When an Error Budget is abundant (remaining error budget > 0%), velocity should be prioritized, which results in:

release new features
expected system changes
try risky (but valuable) experiments

Our Strategy

Decide on what qualifies as a “service” for the business
For every service, decide on how to quantify the 4 golden signals, these are your SLIs
- Latency
- Traffic
- Errors
- Saturation
Determine how to create SLO’s from these SLIs over time. This should be a simple math formula over time.
Incidents are created ONLY in response to violations of the SLO for some period of time t.
There should be a 24 hour, 7 day, 30 day and 1 year SLO (for customers).
All alerts that relate to some SLO and Incident share same common tag convention.
Our SLO Dashboards should be by Service, coalescing into Team Dashboards, which further group into Organization Dashboards.
Organization/Team Dashboards should include a list of services (as we can only use DD’s APM Service for things that execute - such as containers, lambdas, and hosts)
Each service should have enough monitors to accurately describe when it is operating correctly and when it is not, no more. Ideally 1-3 SLIs per user journey [source].
As Simple as Possible, No Simpler
From Google's SRE Book:
To avoid an overly complex, and eventually unmaintainable monitoring system we propose avoiding unnecessary complexity, such as:
Alerts on different latency thresholds, at different percentiles, on all kinds of different metrics
Extra code to detect and expose possible causes
Associated dashboards for each of these possible causes
The sources of potential complexity are never-ending. Like all software systems, monitoring can become so complex that it’s fragile, complicated to change, and a maintenance burden. Therefore, design your monitoring system with an eye toward simplicity. In choosing what to monitor, keep the following guidelines in mind:
The rules that catch real incidents most often should be as simple, predictable, and reliable as possible.
Data collection, aggregation, and alerting configuration that is rarely exercised (e.g., less than once a quarter for some SRE teams) should be up for removal.
Signals that are collected, but not exposed in any prebaked dashboard nor used by any alert, are candidates for removal.

Theory into Practice

SLIs

We should create monitors for the Golden Signals for a given service. These are the SLIs.

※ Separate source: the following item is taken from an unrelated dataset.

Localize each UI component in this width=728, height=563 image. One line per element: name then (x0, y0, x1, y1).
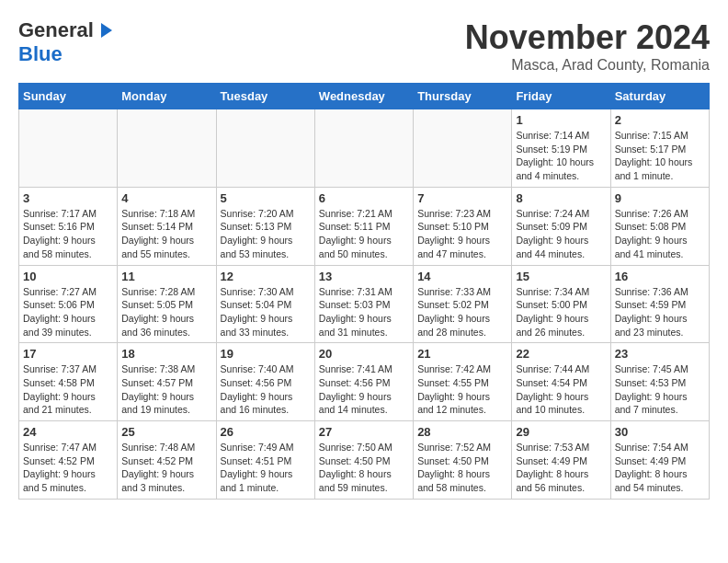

We can make SLIs a percentage out of 100%.

Percentages are easy to understand by the widest audience, for example, 0% is bad, 100% is good.

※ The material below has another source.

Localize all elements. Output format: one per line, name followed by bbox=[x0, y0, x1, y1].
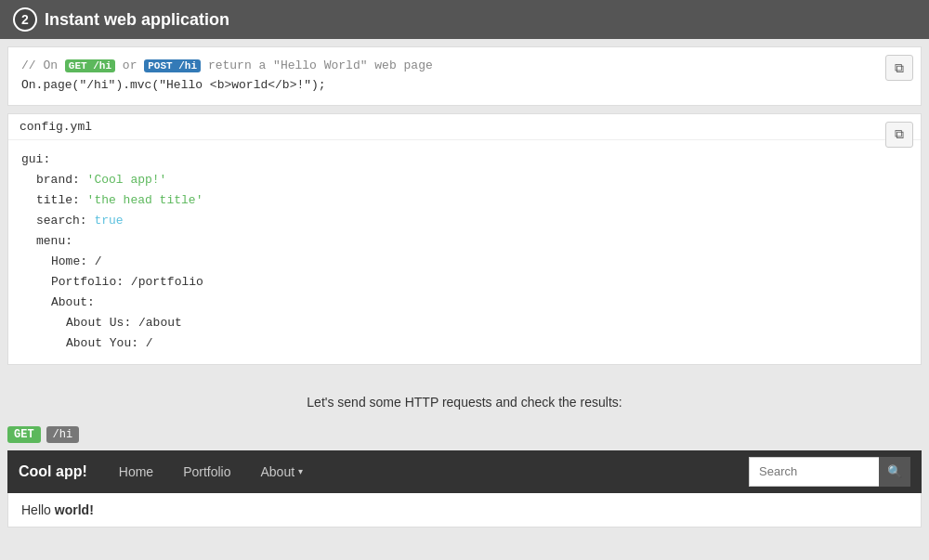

In Datadog, we can create a monitor for each SLI.

We can also create a Datadog SLO for each SLI. Every SLI may or may not be a Datadog SLO. An SLI may be part of one or more SLOs (e.g. By Monitor Uptime). See Datadog Docs for details.

SLAs

SLAs should be thought of like SLOs but on an annual basis and tied to a contractual commitment (expectations, impacts, and consequences) with customers. These usually have penalties associated with them.

Additionally, SLAs are typically on a calendar year, and not a rolling window of 365 days.

SLOs

With well-defined SLOs we can ensure that everyone from the business side to engineering is aligned on what’s important and what the goals are for the business at large.

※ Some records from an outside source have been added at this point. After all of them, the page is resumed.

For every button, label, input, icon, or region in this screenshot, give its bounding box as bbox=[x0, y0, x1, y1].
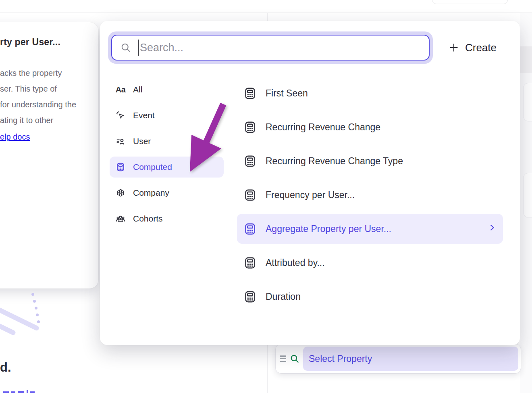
create-button[interactable]: Create bbox=[449, 42, 497, 54]
illustration-dot bbox=[33, 300, 36, 303]
property-item[interactable]: Attributed by... bbox=[237, 248, 503, 278]
property-item[interactable]: Recurring Revenue Change bbox=[237, 112, 503, 142]
property-item[interactable]: Frequency per User... bbox=[237, 180, 503, 210]
query-builder-row: Select Property bbox=[276, 344, 521, 373]
property-item-label: Recurring Revenue Change Type bbox=[266, 156, 403, 167]
property-item-label: Recurring Revenue Change bbox=[266, 122, 380, 133]
search-field-glow: Search... bbox=[108, 31, 433, 64]
property-item[interactable]: Duration bbox=[237, 282, 503, 311]
right-card-fragment bbox=[523, 83, 532, 121]
chevron-right-icon bbox=[488, 223, 497, 234]
plus-icon bbox=[449, 42, 459, 53]
calculator-icon bbox=[243, 256, 257, 270]
tooltip-body: acks the property ser. This type of for … bbox=[0, 65, 92, 145]
screen: rty per User... acks the property ser. T… bbox=[0, 0, 532, 393]
property-item[interactable]: Aggregate Property per User... bbox=[237, 214, 503, 244]
user-icon bbox=[115, 136, 126, 146]
property-item-label: Frequency per User... bbox=[266, 190, 355, 201]
clipped-link-fragment bbox=[3, 390, 39, 393]
search-icon bbox=[120, 42, 131, 53]
top-right-button-fragment[interactable] bbox=[432, 0, 508, 4]
modal-body: AaAllEventUserComputedCompanyCohorts Fir… bbox=[100, 64, 520, 337]
calculator-icon bbox=[243, 87, 257, 100]
property-list: First SeenRecurring Revenue ChangeRecurr… bbox=[230, 64, 520, 337]
calculator-icon bbox=[243, 188, 257, 202]
sidebar-item-cohorts[interactable]: Cohorts bbox=[110, 208, 224, 229]
drag-handle-icon[interactable] bbox=[280, 355, 286, 362]
search-placeholder: Search... bbox=[140, 42, 183, 54]
modal-header: Search... Create bbox=[100, 21, 520, 64]
cohorts-icon bbox=[115, 213, 126, 224]
property-picker-modal: Search... Create AaAllEventUserComputedC… bbox=[100, 21, 520, 345]
calculator-icon bbox=[243, 290, 257, 303]
tooltip-line: for understanding the bbox=[0, 97, 92, 113]
property-tooltip-card: rty per User... acks the property ser. T… bbox=[0, 22, 98, 288]
calculator-icon bbox=[115, 162, 126, 172]
create-label: Create bbox=[465, 42, 497, 54]
sidebar-item-event[interactable]: Event bbox=[110, 105, 224, 126]
top-divider bbox=[0, 13, 532, 13]
sidebar-item-label: Computed bbox=[133, 162, 172, 172]
right-card-fragment bbox=[523, 173, 532, 218]
sidebar-item-all[interactable]: AaAll bbox=[110, 79, 224, 100]
tooltip-title: rty per User... bbox=[0, 37, 92, 48]
property-item[interactable]: Recurring Revenue Change Type bbox=[237, 146, 503, 176]
right-panel-fragment bbox=[520, 13, 532, 393]
sidebar-item-label: User bbox=[133, 136, 151, 146]
calculator-icon bbox=[243, 222, 257, 236]
sidebar-item-computed[interactable]: Computed bbox=[110, 157, 224, 178]
calculator-icon bbox=[243, 155, 257, 168]
illustration-line bbox=[0, 318, 17, 336]
text-caret bbox=[138, 40, 139, 56]
illustration-dot bbox=[35, 307, 37, 309]
search-input[interactable]: Search... bbox=[111, 35, 430, 61]
sidebar-item-label: Company bbox=[133, 188, 169, 198]
select-property-button[interactable]: Select Property bbox=[303, 347, 518, 371]
illustration-dot bbox=[31, 293, 34, 296]
help-docs-link[interactable]: elp docs bbox=[0, 129, 30, 145]
sidebar-item-label: Cohorts bbox=[133, 214, 163, 224]
category-sidebar: AaAllEventUserComputedCompanyCohorts bbox=[100, 64, 230, 337]
property-item-label: Aggregate Property per User... bbox=[266, 224, 391, 234]
property-search-icon bbox=[289, 353, 300, 364]
property-item-label: First Seen bbox=[266, 88, 308, 99]
event-cursor-icon bbox=[115, 111, 126, 120]
tooltip-line: ating it to other bbox=[0, 113, 92, 128]
illustration-dot bbox=[36, 314, 39, 316]
company-icon bbox=[115, 188, 126, 198]
empty-state-heading-fragment: d. bbox=[0, 360, 11, 375]
illustration-dot bbox=[37, 320, 40, 323]
tooltip-line: acks the property bbox=[0, 65, 92, 81]
sidebar-item-label: Event bbox=[133, 111, 155, 120]
right-panel-block bbox=[520, 46, 532, 73]
property-item-label: Attributed by... bbox=[266, 257, 325, 268]
calculator-icon bbox=[243, 121, 257, 134]
sidebar-item-company[interactable]: Company bbox=[110, 182, 224, 203]
aa-icon: Aa bbox=[115, 85, 126, 94]
sidebar-item-user[interactable]: User bbox=[110, 131, 224, 152]
property-item-label: Duration bbox=[266, 291, 301, 302]
tooltip-line: ser. This type of bbox=[0, 81, 92, 97]
sidebar-item-label: All bbox=[133, 85, 142, 94]
property-item[interactable]: First Seen bbox=[237, 78, 503, 108]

There is no one SLO. Each service gets its own SLO.
Combine significant SLIs for a given capability into a single SLO for that capability
A dashboard must exist that aggregates all SLOs in one place.
Technically, SLOs are not restricted to just what’s in Datadog, however, that’s just what we’re able to monitor.
Not every SLO is associated with an SLA

SLOs will not necessarily be the same per business.

Goals

As few SLOs as possible, but no fewer
Aggregate as much as possible into an SLO, but for the right audience

Examples

Business Impact	Good examples of SLOs	Bad Examples of SLOs
Our SEO experts require that pages respond within 300ms or we will drop in rankings. The website receives most of it’s traffic from natural search.	99.95% of pages respond with a 200 response code in less than 300ms	CPU utilization is less than 95% SQL Database Read I/O is at 90% utilization
As an e-commerce business, users must be able to add products to their cart and checkout or have no revenue.	99.99% of cart transactions succeed without error. 99.99% of checkout transactions succeed without error.
As a online store, customers are much more likely to purchase products with images than with placeholder images.	99.99% of images served are actual product images (e.g. 99.99% of images are served within a latency of 100ms 99.99% of images are served with a status code of 2XX

Implementation

Datadog's SLO Page and Terraform resource

We should have multiple early indicators (aka thresholds) for when the SLO is in jeopardy: e.g. when 10%, 25%, 50%, 75% of the error budget is exhausted.

Target: 99.9% Uptime

Error Budget: 0.10
“...at this rate, you’ll exhaust the error budget (violate the SLO) in X time.”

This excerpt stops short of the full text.